---------- Supplied records

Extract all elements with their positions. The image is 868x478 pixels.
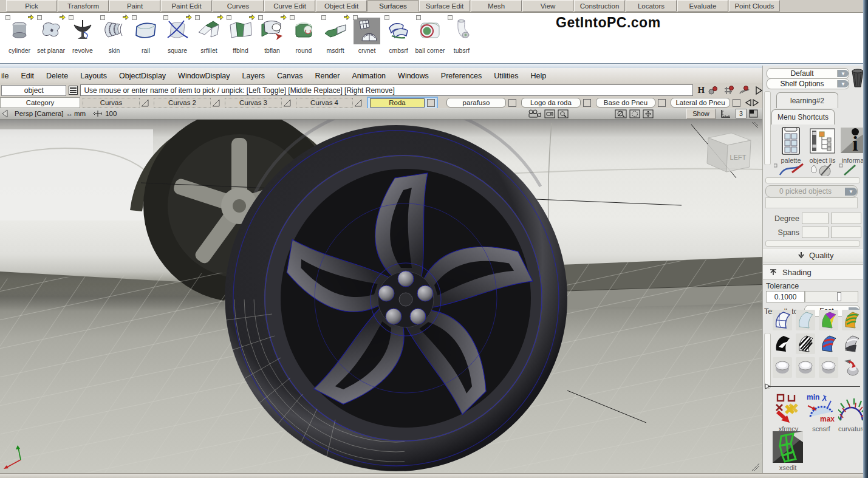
tab-curves[interactable]: Curves — [213, 0, 264, 12]
shelf-set-select[interactable]: Default ▼ — [767, 68, 849, 79]
viewport-header[interactable]: Persp [Camera] ↔ mm 100 Show 3 — [0, 108, 762, 120]
tab-paint-edit[interactable]: Paint Edit — [161, 0, 212, 12]
tab-menu-shortcuts[interactable]: Menu Shortcuts — [771, 109, 835, 125]
layer-checkbox[interactable] — [583, 99, 591, 107]
menu-delete[interactable]: Delete — [40, 72, 74, 80]
layer-base-do-pneu[interactable]: Base do Pneu — [596, 98, 655, 108]
layer-logo-da-roda[interactable]: Logo da roda — [521, 98, 581, 108]
tab-curve-edit[interactable]: Curve Edit — [264, 0, 315, 12]
diagnostic-shade-1-button[interactable] — [773, 357, 792, 378]
curvature-tool[interactable]: curvature — [838, 392, 866, 432]
tool-checkbox[interactable] — [227, 15, 231, 20]
prompt-expand-icon[interactable] — [755, 86, 762, 95]
tool-ball-corner[interactable]: ball corner — [414, 14, 446, 61]
shade-zebra-button[interactable] — [796, 333, 815, 354]
menu-objectdisplay[interactable]: ObjectDisplay — [113, 72, 172, 80]
menu-preferences[interactable]: Preferences — [435, 72, 488, 80]
tab-surfaces[interactable]: Surfaces — [367, 0, 419, 12]
camera-view-icon[interactable] — [544, 109, 555, 118]
tool-ffblnd[interactable]: ffblnd — [225, 14, 256, 61]
tool-checkbox[interactable] — [416, 15, 421, 20]
menu-utilities[interactable]: Utilities — [488, 72, 524, 80]
tolerance-slider[interactable] — [805, 291, 858, 302]
layer-lateral-do-pneu[interactable]: Lateral do Pneu — [671, 98, 730, 108]
tolerance-input[interactable]: 0.1000 — [766, 291, 805, 302]
tab-locators[interactable]: Locators — [626, 0, 677, 12]
snap-to-point-icon[interactable] — [708, 86, 719, 95]
tab-surface-edit[interactable]: Surface Edit — [419, 0, 470, 12]
construction-history-icon[interactable]: H — [697, 85, 705, 95]
units-toggle-icon[interactable]: ↔ — [66, 110, 72, 117]
xsedit-tool[interactable]: xsedit — [773, 431, 803, 471]
tool-checkbox[interactable] — [100, 15, 105, 20]
tool-square[interactable]: square — [162, 14, 193, 61]
palette-window-tool[interactable]: palette — [777, 126, 804, 164]
quality-section-header[interactable]: Quality — [763, 248, 864, 262]
scnsrf-tool[interactable]: min max scnsrf — [805, 392, 837, 432]
layer-checkbox[interactable] — [658, 99, 666, 107]
show-button[interactable]: Show — [686, 109, 716, 119]
tool-cmbsrf[interactable]: cmbsrf — [383, 14, 414, 61]
tab-point-clouds[interactable]: Point Clouds — [729, 0, 780, 12]
object-lister-tool[interactable]: object lis — [809, 126, 836, 164]
tool-checkbox[interactable] — [384, 15, 389, 20]
shade-wireframe-button[interactable] — [773, 310, 792, 330]
assign-shader-button[interactable] — [842, 357, 861, 378]
viewport-corner-icon[interactable] — [1, 109, 9, 118]
menu-help[interactable]: Help — [525, 72, 553, 80]
tab-paint[interactable]: Paint — [109, 0, 160, 12]
divider-handle-icon[interactable] — [764, 383, 771, 390]
layer-parafuso[interactable]: parafuso — [446, 98, 506, 108]
layer-scroll-left-icon[interactable] — [745, 99, 751, 106]
tool-skin[interactable]: skin — [98, 14, 130, 61]
layer-curvas3[interactable]: Curvas 3 — [225, 98, 282, 108]
menu-render[interactable]: Render — [309, 72, 346, 80]
movie-camera-icon[interactable] — [527, 109, 542, 118]
diagnostic-shade-2-button[interactable] — [796, 357, 815, 378]
tool-checkbox[interactable] — [37, 15, 42, 20]
prompt-history-icon[interactable] — [69, 86, 78, 95]
layer-roda[interactable]: Roda — [370, 98, 425, 108]
shelf-scrollbar[interactable] — [764, 91, 771, 165]
tool-checkbox[interactable] — [290, 15, 295, 20]
tool-srfillet[interactable]: srfillet — [193, 14, 225, 61]
precision-ruler-icon[interactable] — [720, 109, 732, 118]
menu-layers[interactable]: Layers — [236, 72, 272, 80]
layer-symmetry-icon[interactable] — [283, 99, 291, 107]
tool-tbflan[interactable]: tbflan — [256, 14, 288, 61]
look-at-icon[interactable] — [629, 109, 640, 118]
layer-category-button[interactable]: Category — [0, 97, 80, 108]
pan-icon[interactable] — [643, 109, 654, 118]
diagnostic-shade-3-button[interactable] — [819, 357, 838, 378]
slider-thumb[interactable] — [837, 292, 841, 301]
window-layout-icon[interactable] — [749, 109, 758, 118]
tool-checkbox[interactable] — [5, 15, 10, 20]
shade-chrome-button[interactable] — [842, 333, 861, 354]
tab-mesh[interactable]: Mesh — [471, 0, 522, 12]
layer-checkbox[interactable] — [508, 99, 516, 107]
xfrmcv-tool[interactable]: xfrmcv — [773, 392, 804, 432]
degree-input-2[interactable] — [831, 213, 861, 224]
shade-blue-red-button[interactable] — [819, 333, 838, 354]
perspective-viewport[interactable]: LEFT — [0, 120, 762, 473]
spans-input-2[interactable] — [831, 227, 861, 238]
camera-label[interactable]: Persp [Camera] — [15, 110, 64, 117]
view-cube[interactable]: LEFT — [707, 133, 751, 172]
shelf-options-select[interactable]: Shelf Options ▼ — [767, 78, 849, 89]
tool-crvnet[interactable]: crvnet — [351, 14, 383, 61]
information-tool[interactable]: i informa — [841, 126, 865, 164]
snap-to-curve-icon[interactable] — [738, 86, 750, 95]
spans-input-1[interactable] — [802, 227, 829, 238]
shading-scrollbar[interactable] — [764, 333, 771, 389]
tab-transform[interactable]: Transform — [58, 0, 109, 12]
tab-view[interactable]: View — [522, 0, 573, 12]
menu-windowdisplay[interactable]: WindowDisplay — [172, 72, 236, 80]
shading-section-header[interactable]: Shading — [763, 264, 864, 280]
panel-scrollbar[interactable] — [765, 241, 860, 247]
layer-symmetry-icon[interactable] — [141, 99, 149, 107]
menu-file[interactable]: ile — [0, 72, 15, 80]
menu-windows[interactable]: Windows — [392, 72, 435, 80]
menu-canvas[interactable]: Canvas — [271, 72, 309, 80]
tab-pick[interactable]: Pick — [6, 0, 57, 12]
chevron-down-icon[interactable]: ▼ — [837, 70, 849, 77]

--------------------

> **Exercise directions**:
An exact, word-for-word copy of the records is expected, with no pictures in it.

> **Result of the exercise**:
Extract all elements with their positions. The image is 868x478 pixels.
tab-curves[interactable]: Curves — [213, 0, 264, 12]
shelf-set-select[interactable]: Default ▼ — [767, 68, 849, 79]
viewport-header[interactable]: Persp [Camera] ↔ mm 100 Show 3 — [0, 108, 762, 120]
tab-paint-edit[interactable]: Paint Edit — [161, 0, 212, 12]
tab-menu-shortcuts[interactable]: Menu Shortcuts — [771, 109, 835, 125]
layer-checkbox[interactable] — [583, 99, 591, 107]
menu-delete[interactable]: Delete — [40, 72, 74, 80]
layer-base-do-pneu[interactable]: Base do Pneu — [596, 98, 655, 108]
layer-logo-da-roda[interactable]: Logo da roda — [521, 98, 581, 108]
tab-curve-edit[interactable]: Curve Edit — [264, 0, 315, 12]
diagnostic-shade-1-button[interactable] — [773, 357, 792, 378]
curvature-tool[interactable]: curvature — [838, 392, 866, 432]
tool-checkbox[interactable] — [227, 15, 231, 20]
prompt-expand-icon[interactable] — [755, 86, 762, 95]
tool-ball-corner[interactable]: ball corner — [414, 14, 446, 61]
shade-zebra-button[interactable] — [796, 333, 815, 354]
menu-objectdisplay[interactable]: ObjectDisplay — [113, 72, 172, 80]
menu-preferences[interactable]: Preferences — [435, 72, 488, 80]
tab-surfaces[interactable]: Surfaces — [367, 0, 419, 12]
camera-view-icon[interactable] — [544, 109, 555, 118]
tool-ffblnd[interactable]: ffblnd — [225, 14, 256, 61]
tool-checkbox[interactable] — [416, 15, 421, 20]
menu-utilities[interactable]: Utilities — [488, 72, 524, 80]
tolerance-slider[interactable] — [805, 291, 858, 302]
layer-lateral-do-pneu[interactable]: Lateral do Pneu — [671, 98, 730, 108]
tolerance-input[interactable]: 0.1000 — [766, 291, 805, 302]
tab-locators[interactable]: Locators — [626, 0, 677, 12]
snap-to-point-icon[interactable] — [708, 86, 719, 95]
tab-surface-edit[interactable]: Surface Edit — [419, 0, 470, 12]
construction-history-icon[interactable]: H — [697, 85, 705, 95]
units-toggle-icon[interactable]: ↔ — [66, 110, 72, 117]
xsedit-tool[interactable]: xsedit — [773, 431, 803, 471]
tool-checkbox[interactable] — [100, 15, 105, 20]
tool-square[interactable]: square — [162, 14, 193, 61]
palette-window-tool[interactable]: palette — [777, 126, 804, 164]
quality-section-header[interactable]: Quality — [763, 248, 864, 262]
scnsrf-tool[interactable]: min max scnsrf — [805, 392, 837, 432]
layer-checkbox[interactable] — [658, 99, 666, 107]
show-button[interactable]: Show — [686, 109, 716, 119]
tool-cmbsrf[interactable]: cmbsrf — [383, 14, 414, 61]
tab-point-clouds[interactable]: Point Clouds — [729, 0, 780, 12]
object-lister-tool[interactable]: object lis — [809, 126, 836, 164]
tool-checkbox[interactable] — [384, 15, 389, 20]
shade-wireframe-button[interactable] — [773, 310, 792, 330]
assign-shader-button[interactable] — [842, 357, 861, 378]
viewport-corner-icon[interactable] — [1, 109, 9, 118]
menu-help[interactable]: Help — [525, 72, 553, 80]
tab-paint[interactable]: Paint — [109, 0, 160, 12]
divider-handle-icon[interactable] — [764, 383, 771, 390]
layer-parafuso[interactable]: parafuso — [446, 98, 506, 108]
layer-scroll-left-icon[interactable] — [745, 99, 751, 106]
tool-skin[interactable]: skin — [98, 14, 130, 61]
layer-curvas3[interactable]: Curvas 3 — [225, 98, 282, 108]
menu-render[interactable]: Render — [309, 72, 346, 80]
movie-camera-icon[interactable] — [527, 109, 542, 118]
diagnostic-shade-2-button[interactable] — [796, 357, 815, 378]
tool-checkbox[interactable] — [37, 15, 42, 20]
prompt-history-icon[interactable] — [69, 86, 78, 95]
layer-roda[interactable]: Roda — [370, 98, 425, 108]
shelf-scrollbar[interactable] — [764, 91, 771, 165]
tool-checkbox[interactable] — [290, 15, 295, 20]
tool-srfillet[interactable]: srfillet — [193, 14, 225, 61]
precision-ruler-icon[interactable] — [720, 109, 732, 118]
menu-layers[interactable]: Layers — [236, 72, 272, 80]
layer-symmetry-icon[interactable] — [283, 99, 291, 107]
tool-tbflan[interactable]: tbflan — [256, 14, 288, 61]
look-at-icon[interactable] — [629, 109, 640, 118]
layer-category-button[interactable]: Category — [0, 97, 80, 108]
pan-icon[interactable] — [643, 109, 654, 118]
diagnostic-shade-3-button[interactable] — [819, 357, 838, 378]
slider-thumb[interactable] — [837, 292, 841, 301]
window-layout-icon[interactable] — [749, 109, 758, 118]
tool-checkbox[interactable] — [5, 15, 10, 20]
shade-chrome-button[interactable] — [842, 333, 861, 354]
tab-mesh[interactable]: Mesh — [471, 0, 522, 12]
layer-checkbox[interactable] — [508, 99, 516, 107]
xfrmcv-tool[interactable]: xfrmcv — [773, 392, 804, 432]
degree-input-2[interactable] — [831, 213, 861, 224]
shade-blue-red-button[interactable] — [819, 333, 838, 354]
perspective-viewport[interactable]: LEFT — [0, 120, 762, 473]
spans-input-2[interactable] — [831, 227, 861, 238]
camera-label[interactable]: Persp [Camera] — [15, 110, 64, 117]
view-cube[interactable]: LEFT — [707, 133, 751, 172]
shelf-options-select[interactable]: Shelf Options ▼ — [767, 78, 849, 89]
tool-crvnet[interactable]: crvnet — [351, 14, 383, 61]
information-tool[interactable]: i informa — [841, 126, 865, 164]
snap-to-curve-icon[interactable] — [738, 86, 750, 95]
spans-input-1[interactable] — [802, 227, 829, 238]
shading-scrollbar[interactable] — [764, 333, 771, 389]
tab-transform[interactable]: Transform — [58, 0, 109, 12]
tab-view[interactable]: View — [522, 0, 573, 12]
menu-windowdisplay[interactable]: WindowDisplay — [172, 72, 236, 80]
shading-section-header[interactable]: Shading — [763, 264, 864, 280]
panel-scrollbar[interactable] — [765, 241, 860, 247]
layer-symmetry-icon[interactable] — [141, 99, 149, 107]
menu-file[interactable]: ile — [0, 72, 15, 80]
menu-windows[interactable]: Windows — [392, 72, 435, 80]
menu-canvas[interactable]: Canvas — [271, 72, 309, 80]
tab-pick[interactable]: Pick — [6, 0, 57, 12]
chevron-down-icon[interactable]: ▼ — [837, 70, 849, 77]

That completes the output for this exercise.